◆ **HOW TO COMPLETE THIS TASK**
The records are to be repeated in full, with the images removed.
──────── SOURCE RECORDS ────────
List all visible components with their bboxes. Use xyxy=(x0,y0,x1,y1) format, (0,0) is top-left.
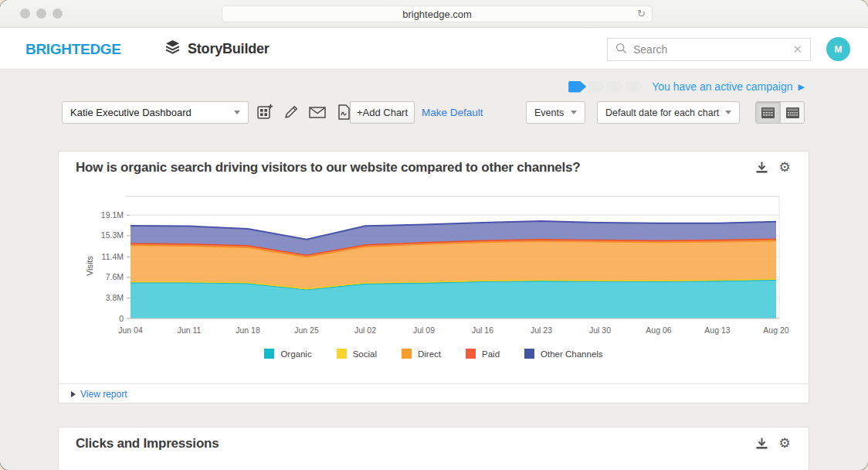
download-icon[interactable] xyxy=(754,436,768,450)
svg-text:Jul 09: Jul 09 xyxy=(413,325,435,335)
legend-swatch xyxy=(337,349,347,359)
calendar-expanded-toggle[interactable] xyxy=(780,102,804,123)
svg-text:Jul 02: Jul 02 xyxy=(354,325,376,335)
svg-text:Jul 23: Jul 23 xyxy=(531,325,552,335)
legend-item[interactable]: Other Channels xyxy=(524,349,603,359)
campaign-progress-indicator xyxy=(568,81,644,93)
active-campaign-link[interactable]: You have an active campaign xyxy=(652,80,792,93)
svg-text:3.8M: 3.8M xyxy=(106,293,124,302)
add-chart-button[interactable]: +Add Chart xyxy=(350,101,415,124)
second-card-title: Clicks and Impressions xyxy=(76,436,219,451)
date-select-value: Default date for each chart xyxy=(605,107,719,118)
dashboard-select-value: Katie Executive Dashboard xyxy=(70,107,192,118)
svg-text:0: 0 xyxy=(119,314,124,323)
organic-search-chart-card: How is organic search driving visitors t… xyxy=(58,151,809,404)
avatar[interactable]: M xyxy=(826,37,850,61)
svg-text:Jun 18: Jun 18 xyxy=(236,325,260,335)
legend-item[interactable]: Organic xyxy=(264,349,311,359)
legend-swatch xyxy=(264,349,274,359)
legend-swatch xyxy=(524,349,534,359)
make-default-link[interactable]: Make Default xyxy=(422,107,483,118)
dashboard-select[interactable]: Katie Executive Dashboard xyxy=(62,101,249,124)
campaign-step-done xyxy=(568,81,586,93)
reload-icon[interactable]: ↻ xyxy=(637,8,646,19)
legend-item[interactable]: Direct xyxy=(402,349,441,359)
gear-icon[interactable]: ⚙ xyxy=(778,160,792,174)
legend-swatch xyxy=(466,349,476,359)
search-icon xyxy=(615,43,627,57)
address-bar[interactable]: brightedge.com ↻ xyxy=(222,5,653,22)
view-report-link[interactable]: View report xyxy=(80,389,127,400)
search-input[interactable]: Search ✕ xyxy=(607,38,811,61)
svg-text:Aug 20: Aug 20 xyxy=(763,325,788,335)
clear-search-icon[interactable]: ✕ xyxy=(792,43,802,56)
svg-text:Visits: Visits xyxy=(85,255,94,276)
layers-icon xyxy=(164,39,181,58)
campaign-step xyxy=(607,81,625,93)
close-window-button[interactable] xyxy=(20,9,30,19)
legend-label: Direct xyxy=(418,349,441,359)
window-controls[interactable] xyxy=(20,9,63,19)
svg-text:19.1M: 19.1M xyxy=(101,210,124,220)
gear-icon[interactable]: ⚙ xyxy=(778,436,792,450)
legend-item[interactable]: Social xyxy=(337,349,377,359)
chevron-down-icon xyxy=(234,111,240,114)
edit-icon[interactable] xyxy=(282,103,300,121)
svg-text:7.6M: 7.6M xyxy=(106,272,124,281)
url-text: brightedge.com xyxy=(402,9,472,20)
brightedge-logo[interactable]: BRIGHTEDGE xyxy=(25,41,121,58)
svg-text:Jun 25: Jun 25 xyxy=(294,325,319,335)
events-select-value: Events xyxy=(534,107,564,118)
chart-card-title: How is organic search driving visitors t… xyxy=(76,160,581,175)
legend-swatch xyxy=(402,349,412,359)
legend-label: Other Channels xyxy=(541,349,603,359)
campaign-arrow-icon[interactable]: ▶ xyxy=(798,82,805,92)
svg-text:Aug 06: Aug 06 xyxy=(646,325,671,335)
app-header: BRIGHTEDGE StoryBuilder Search ✕ M xyxy=(0,28,868,70)
zoom-window-button[interactable] xyxy=(53,9,63,19)
page-title: StoryBuilder xyxy=(188,41,270,57)
svg-text:Jul 16: Jul 16 xyxy=(472,325,493,335)
events-select[interactable]: Events xyxy=(526,101,585,124)
svg-text:Jun 04: Jun 04 xyxy=(118,325,143,335)
legend-label: Organic xyxy=(280,349,311,359)
svg-text:Jul 30: Jul 30 xyxy=(589,325,611,335)
chevron-down-icon xyxy=(725,111,731,114)
email-icon[interactable] xyxy=(308,103,327,121)
browser-titlebar: brightedge.com ↻ xyxy=(0,0,868,28)
browser-window: brightedge.com ↻ BRIGHTEDGE StoryBuilder… xyxy=(0,0,868,470)
chevron-down-icon xyxy=(571,111,577,114)
minimize-window-button[interactable] xyxy=(36,9,46,19)
svg-text:Aug 13: Aug 13 xyxy=(704,325,730,335)
date-range-select[interactable]: Default date for each chart xyxy=(597,101,740,124)
download-icon[interactable] xyxy=(754,160,768,174)
calendar-compact-toggle[interactable] xyxy=(756,102,780,123)
legend-label: Social xyxy=(353,349,377,359)
visitors-stacked-area-chart: 03.8M7.6M11.4M15.3M19.1MVisitsJun 04Jun … xyxy=(74,189,796,343)
expand-triangle-icon xyxy=(71,391,76,397)
legend-label: Paid xyxy=(482,349,500,359)
legend-item[interactable]: Paid xyxy=(466,349,500,359)
new-dashboard-icon[interactable] xyxy=(256,103,274,121)
campaign-status-row: You have an active campaign ▶ xyxy=(0,80,805,93)
svg-text:Jun 11: Jun 11 xyxy=(178,325,202,335)
clicks-impressions-card: Clicks and Impressions ⚙ xyxy=(58,427,809,470)
chart-legend: OrganicSocialDirectPaidOther Channels xyxy=(59,349,809,359)
svg-text:11.4M: 11.4M xyxy=(102,252,124,261)
campaign-step xyxy=(588,81,605,93)
svg-text:15.3M: 15.3M xyxy=(101,230,124,240)
date-view-toggle xyxy=(755,101,805,124)
campaign-step xyxy=(626,81,644,93)
search-placeholder: Search xyxy=(633,43,792,56)
view-report-strip: View report xyxy=(59,383,809,404)
dashboard-toolbar: Katie Executive Dashboard xyxy=(0,101,868,124)
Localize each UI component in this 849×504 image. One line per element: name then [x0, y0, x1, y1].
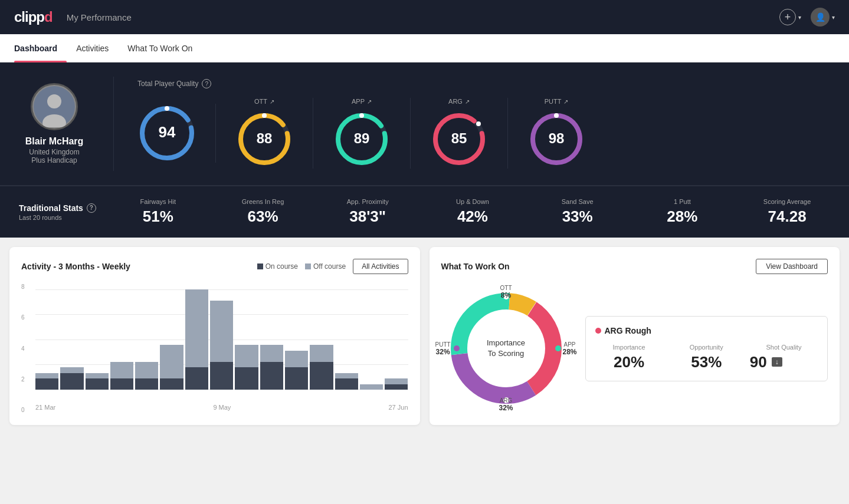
────────
◆ **RESULT OF THIS TASK**
List all visible components with their bboxes. Use xyxy=(x0,y0,x1,y1) format, (0,0) is top-left.
download-icon[interactable] xyxy=(754,436,768,450)
svg-text:Jul 09: Jul 09 xyxy=(413,325,435,335)
legend-swatch xyxy=(337,349,347,359)
calendar-expanded-toggle[interactable] xyxy=(780,102,804,123)
svg-text:Jul 02: Jul 02 xyxy=(354,325,376,335)
svg-text:Jul 23: Jul 23 xyxy=(531,325,552,335)
legend-item[interactable]: Other Channels xyxy=(524,349,603,359)
campaign-progress-indicator xyxy=(568,81,644,93)
active-campaign-link[interactable]: You have an active campaign xyxy=(652,80,792,93)
svg-text:3.8M: 3.8M xyxy=(106,293,124,302)
add-chart-button[interactable]: +Add Chart xyxy=(350,101,415,124)
second-card-title: Clicks and Impressions xyxy=(76,436,219,451)
date-select-value: Default date for each chart xyxy=(605,107,719,118)
dashboard-select-value: Katie Executive Dashboard xyxy=(70,107,192,118)
svg-text:0: 0 xyxy=(119,314,124,323)
organic-search-chart-card: How is organic search driving visitors t… xyxy=(58,151,809,404)
avatar[interactable]: M xyxy=(826,37,850,61)
svg-text:Jun 18: Jun 18 xyxy=(236,325,260,335)
legend-item[interactable]: Organic xyxy=(264,349,311,359)
legend-swatch xyxy=(264,349,274,359)
legend-swatch xyxy=(524,349,534,359)
make-default-link[interactable]: Make Default xyxy=(422,107,483,118)
dashboard-select[interactable]: Katie Executive Dashboard xyxy=(62,101,249,124)
campaign-step-done xyxy=(568,81,586,93)
reload-icon[interactable]: ↻ xyxy=(637,8,646,19)
legend-item[interactable]: Direct xyxy=(402,349,441,359)
gear-icon[interactable]: ⚙ xyxy=(778,160,792,174)
legend-swatch xyxy=(466,349,476,359)
search-icon xyxy=(615,43,627,57)
address-bar[interactable]: brightedge.com ↻ xyxy=(222,5,653,22)
view-report-link[interactable]: View report xyxy=(80,389,127,400)
search-input[interactable]: Search ✕ xyxy=(607,38,811,61)
svg-text:Aug 20: Aug 20 xyxy=(763,325,788,335)
clear-search-icon[interactable]: ✕ xyxy=(792,43,802,56)
svg-text:Visits: Visits xyxy=(85,255,94,276)
layers-icon xyxy=(164,39,181,58)
campaign-step xyxy=(607,81,625,93)
close-window-button[interactable] xyxy=(20,9,30,19)
legend-label: Direct xyxy=(418,349,441,359)
window-controls[interactable] xyxy=(20,9,63,19)
svg-text:19.1M: 19.1M xyxy=(101,210,124,220)
gear-icon[interactable]: ⚙ xyxy=(778,436,792,450)
legend-item[interactable]: Social xyxy=(337,349,377,359)
chevron-down-icon xyxy=(234,111,240,114)
edit-icon[interactable] xyxy=(282,103,300,121)
svg-text:7.6M: 7.6M xyxy=(106,272,124,281)
url-text: brightedge.com xyxy=(402,9,472,20)
brightedge-logo[interactable]: BRIGHTEDGE xyxy=(25,41,121,58)
svg-text:Jun 25: Jun 25 xyxy=(294,325,319,335)
events-select-value: Events xyxy=(534,107,564,118)
chart-card-title: How is organic search driving visitors t… xyxy=(76,160,581,175)
legend-swatch xyxy=(402,349,412,359)
legend-label: Other Channels xyxy=(541,349,603,359)
campaign-arrow-icon[interactable]: ▶ xyxy=(798,82,805,92)
svg-text:Aug 06: Aug 06 xyxy=(646,325,671,335)
app-header: BRIGHTEDGE StoryBuilder Search ✕ M xyxy=(0,28,868,70)
zoom-window-button[interactable] xyxy=(53,9,63,19)
page-title: StoryBuilder xyxy=(188,41,270,57)
svg-text:Jul 16: Jul 16 xyxy=(472,325,493,335)
events-select[interactable]: Events xyxy=(526,101,585,124)
svg-text:Jun 04: Jun 04 xyxy=(118,325,143,335)
legend-label: Organic xyxy=(280,349,311,359)
svg-text:Jul 30: Jul 30 xyxy=(589,325,611,335)
chevron-down-icon xyxy=(725,111,731,114)
email-icon[interactable] xyxy=(308,103,327,121)
browser-titlebar: brightedge.com ↻ xyxy=(0,0,868,28)
browser-window: brightedge.com ↻ BRIGHTEDGE StoryBuilder… xyxy=(0,0,868,470)
chevron-down-icon xyxy=(571,111,577,114)
minimize-window-button[interactable] xyxy=(36,9,46,19)
svg-text:Aug 13: Aug 13 xyxy=(704,325,730,335)
date-range-select[interactable]: Default date for each chart xyxy=(597,101,740,124)
download-icon[interactable] xyxy=(754,160,768,174)
calendar-compact-toggle[interactable] xyxy=(756,102,780,123)
legend-label: Social xyxy=(353,349,377,359)
visitors-stacked-area-chart: 03.8M7.6M11.4M15.3M19.1MVisitsJun 04Jun … xyxy=(74,189,796,343)
expand-triangle-icon xyxy=(71,391,76,397)
legend-label: Paid xyxy=(482,349,500,359)
legend-item[interactable]: Paid xyxy=(466,349,500,359)
new-dashboard-icon[interactable] xyxy=(256,103,274,121)
campaign-status-row: You have an active campaign ▶ xyxy=(0,80,805,93)
svg-text:Jun 11: Jun 11 xyxy=(178,325,202,335)
clicks-impressions-card: Clicks and Impressions ⚙ xyxy=(58,427,809,470)
chart-legend: OrganicSocialDirectPaidOther Channels xyxy=(59,349,809,359)
svg-text:11.4M: 11.4M xyxy=(102,252,124,261)
campaign-step xyxy=(588,81,605,93)
svg-text:15.3M: 15.3M xyxy=(101,230,124,240)
date-view-toggle xyxy=(755,101,805,124)
campaign-step xyxy=(626,81,644,93)
search-placeholder: Search xyxy=(633,43,792,56)
view-report-strip: View report xyxy=(59,383,809,404)
dashboard-toolbar: Katie Executive Dashboard xyxy=(0,101,868,124)
Localize each UI component in this 849×504 image. One line per element: name then [x0, y0, x1, y1].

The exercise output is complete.